BLOOMFILTER=>'ROW' Bloom filter, optimizing random read performance of HBase, optional value NONE| ROW| ROWCOL, default is NONE, this parameter can be individually enabled for a column cluster. COMPRESSION=>'SNAPPY' compression; Expiration TTL => 2592000 is 30 days

{SPLITS => ['1',' 2','a',' b']} partition; generally pre-allocate regions by hash + partition. For example, rowkey in the example first uses md5 hash, and then according to the initial letter partition, 4 regions can be pre-allocated.

insert data

put 'NewsClickFeedback', '1', 'Toutiao:name', 'zhangsan'

put 'NewsClickFeedback', '01', 'Toutiao:name', 'lisi'

put 'NewsClickFeedback', '100', 'Toutiao:name', 'wangwu'

put 'NewsClickFeedback', '4', 'Toutiao:name', 'liuliu'

IN_MEMORY

Whether the data resides in memory, default is false. HBase provides a cache area for frequently accessed data. The cache area generally stores data with small data volume and frequent access. The common scenario is metadata storage. By default, the cache area size is equal to Jvm Heapsize 0.2 0.25, and if Jvm Heapsize = 70G, the storage area size is approximately equal to 3.2 G. It should be noted that HBase meta metadata information is stored in this area. If the business data is set to true and too large, Meta data will be replaced, resulting in reduced performance of the entire cluster. Therefore, you need to be extra careful when setting this parameter.

IN_MEMORY means resident memory. If the user sets this parameter to true in column family, it means that the data corresponding to this column family will reside in memory. Generally, it is recommended to set it to resident memory if it is business metadata. In addition, hbase:meta data is resident in memory. As for whether hbase:meta can execute split, I actually execute the command:split 'hbase:meta' in the actual environment, and the result is still a region, and there are no multiple regions. At present, it is still considered that hbase:meta cannot execute split.

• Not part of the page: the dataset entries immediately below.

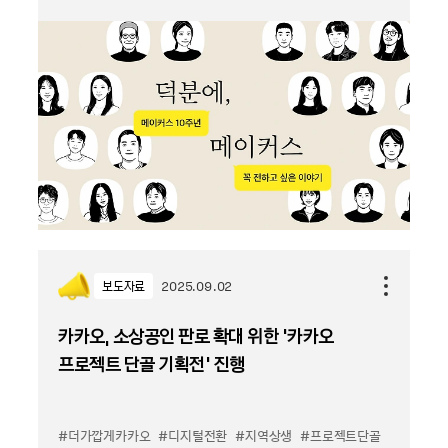
보도자료
2025.09.02
카카오, 소상공인 판로 확대 위한 ‘카카오
프로젝트 단골 기획전’ 진행
#더가깝게카카오
#디지털전환
#지역상생
#프로젝트단골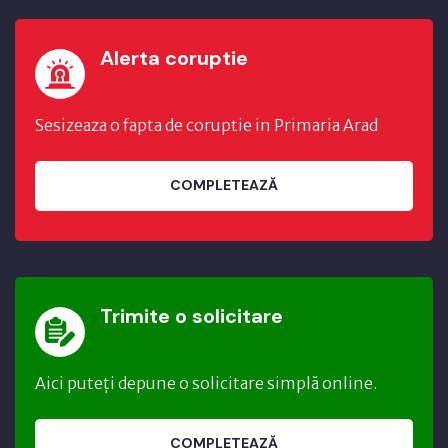
Alerta coruptie
Sesizeaza o fapta de coruptie in Primaria Arad
COMPLETEAZĂ
Trimite o solicitare
Aici puteți depune o solicitare simplă online.
COMPLETEAZĂ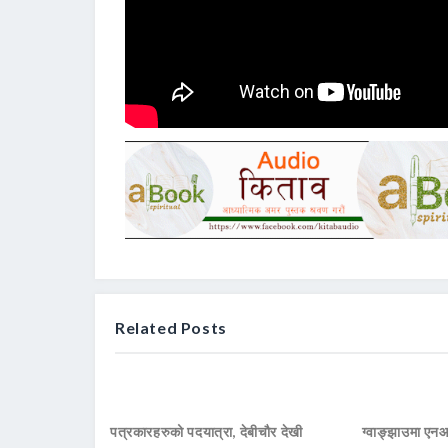
Related Posts
पत्रकारहरुको पदयात्रा, देबीचौर देखी
ग्वाङ्झाउमा ए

HBase BlockCache Series-Walk into BlockCache http://hbasefly.com/2016/04/08/hbase-blockcache-1/ Mentioned IN_MEMORY=true in this link

//The in-memory area indicates that data can reside in memory and is generally used to store frequently accessed data with small data volume, such as metadata. Users can also place this column family in the in-memory area by setting the column family attribute IN-MEMORY= true when creating a table.

blocksize

HFile will be divided into multiple blocks of equal size. The size of each block can be specified by the parameter blocksize => '65535' when creating the table column cluster. The default is 64k. Large blocks are conducive to sequential Scan, and small blocks are conducive to random query. Therefore, trade-offs are required.

//If the service requests are mainly Get requests, you can consider setting the block size smaller; if Scan requests are main requests, you can increase the block size; the default 64K block size is a balance between Scan and Get.

The reference link is: HBase -table creation sentence parsing http://hbasefly.com/2016/03/23/hbase_create_table/

HBase(VIII): Table structure design optimization: www.cnblogs.com/tgzhu/archive/2016/09/11/5862299.html

Welcome to subscribe "Shulou Technology Information " to get latest news, interesting things and hot topics in the IT industry, and controls the hottest and latest Internet news, technology news and IT industry trends.

*The comments in the above article only represent the author's personal views and do not represent the views and positions of this website. If you have more insights, please feel free to contribute and share.